El pasado viernes tuve ocasión de ver la exposición Una luz dura, sin compasión. El movimiento de la fotografía obrera, 1926-1939 en el Museo Reina Sofía de Madrid. Interesante, pero a mi juicio excesiva. ¿Qué quiero decir? Pues que hay demasiadas salas abigarradas de imágenes, acompañadas de libros, revistas y periódicos donde hay más imágenes del mismo tipo: trabajadores en las fábricas, en las calles, paseando, enfermos, comiendo, durmiendo, borrachos, desfilando, riendo, compungidos… Fotografías de todos los formatos, incluidas alguna del tamaño de un sello de correos que obligan a acercarse más de lo razonable a lo expuesto.
No es la única exposición en la que la abundancia de imágenes -como es lógico, bastante repetitivas- termina por saturar al espectador. Hay otras muestras en las que es imposible ver todas las imágenes o los cuadros con un mínimo detenimiento y al final el visitante termina por contemplarlos como un conjunto, sin entrar en los detalles de cada una de las piezas. Y para un examen de ese tipo, sería mejor optar por una muestra más reducida.
Me sucedió también con La edad de oro de la pintura holandesa y flamenca, que estuvo en el Guggenheim hasta enero de este año. Una exposición magnífica, pero había un exceso de bodegones y retratos de personajes de cuya existencia no teníamos la menor noticia, a cargo de pintores cuya fama no siempre traspasó las fronteras de su país.
Creo que hay un problema de exceso de dimensión en la cultura actual o en cómo se ofrece hoy el fruto de la cultura de hace siglos.
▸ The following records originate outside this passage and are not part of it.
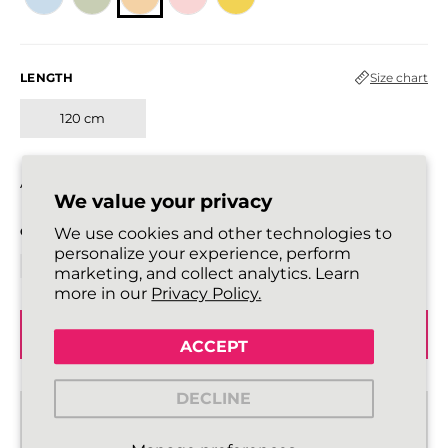
LENGTH
Size chart
120 cm
All laces are sold in pairs.
We value your privacy
QUANTITY
We use cookies and other technologies to
personalize your experience, perform
marketing, and collect analytics. Learn
more in our
Privacy Policy.
ADD TO BASKET
ACCEPT
DECLINE
Standard delivery from €2,43
2 - 3 working days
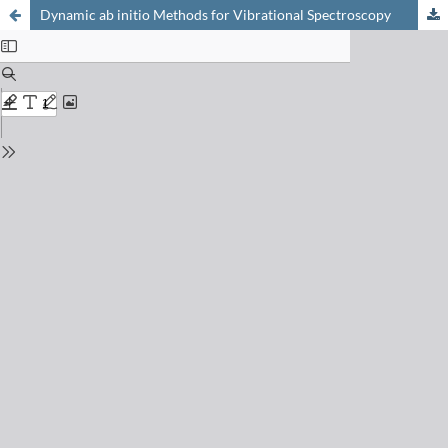
Dynamic ab initio Methods for Vibrational Spectroscopy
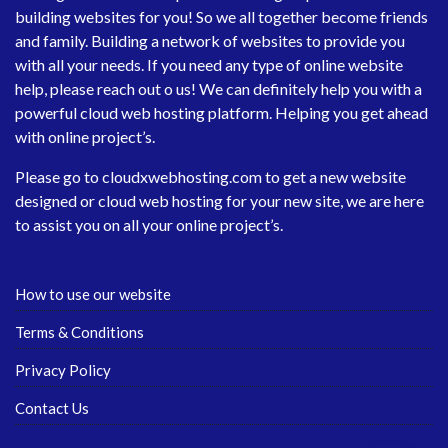
building websites for you! So we all together become friends
and family. Building a network of websites to provide you
with all your needs. If you need any type of online website
help, please reach out o us! We can definitely help you with a
powerful cloud web hosting platform. Helping you get ahead
with online project’s.
Please go to
cloudxwebhosting.com
to get a new website
designed or cloud web hosting for your new site, we are here
to assist you on all your online project’s.
How to use our website
Terms & Conditions
Privacy Policy
Contact Us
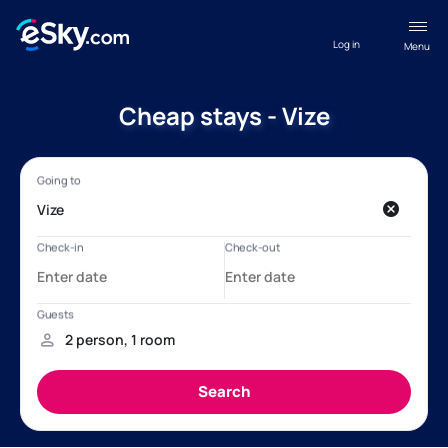
Log in
Menu
Cheap stays - Vize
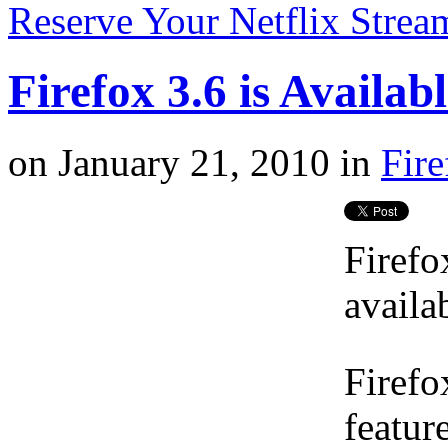
Reserve Your Netflix Strea
Firefox 3.6 is Availa
on
January 21, 2010
in
Fire
Firefo
availa
Firefo
featur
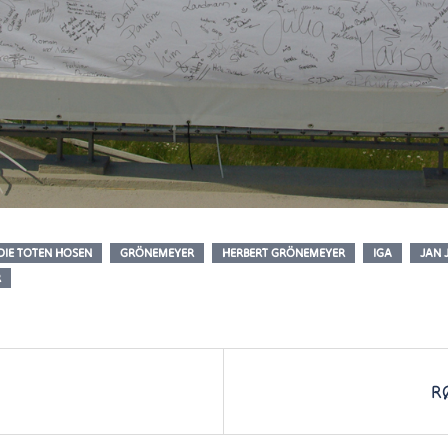
DIE TOTEN HOSEN
GRÖNEMEYER
HERBERT GRÖNEMEYER
IGA
JAN 
R
R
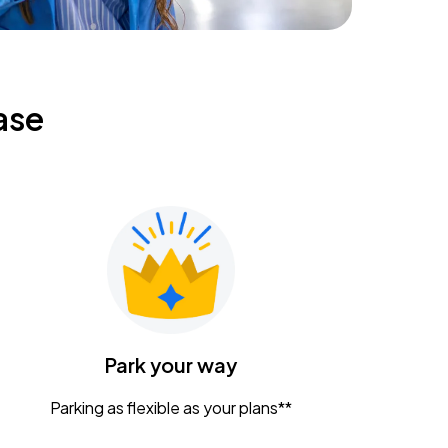
ase
Park your way
Parking as flexible as your plans**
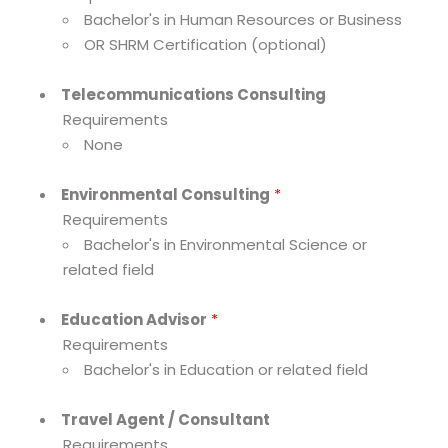
Bachelor's in Human Resources or Business
OR SHRM Certification (optional)
Telecommunications Consulting
Requirements
None
Environmental Consulting
*
Requirements
Bachelor's in Environmental Science or
related field
Education Advisor
*
Requirements
Bachelor's in Education or related field
Travel Agent / Consultant
Requirements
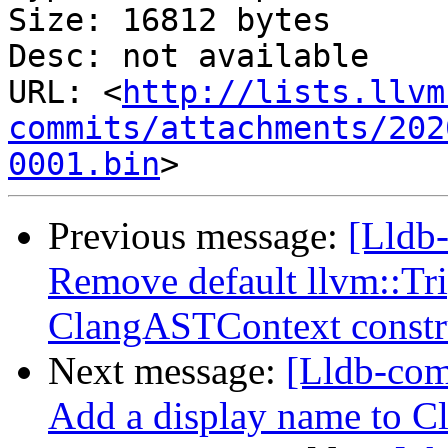
Size: 16812 bytes

Desc: not available

URL: <
http://lists.llvm
commits/attachments/202
0001.bin
Previous message:
[Lldb-
Remove default llvm::Tr
ClangASTContext constr
Next message:
[Lldb-com
Add a display name to C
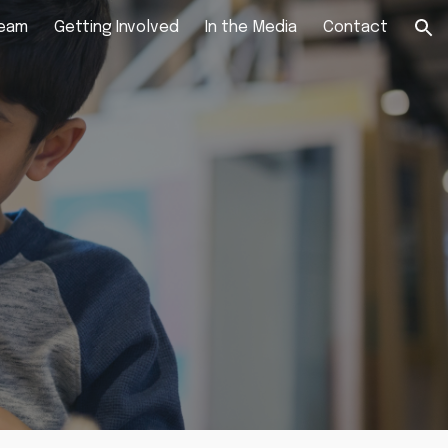
Team
Getting Involved
In the Media
Contact
ion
Hay muchas novelas a las que les sobran páginas, películas con exceso de metraje y exposiciones que con menos cuadros o fotografías estarían mucho mejor. Siempre se habla del poco tiempo que tenemos todos, pero parece que cuando se trata de cultura hay un temor reverencial a quedarse corto. Y no entiendo por qué. Con frecuencia, menos es más.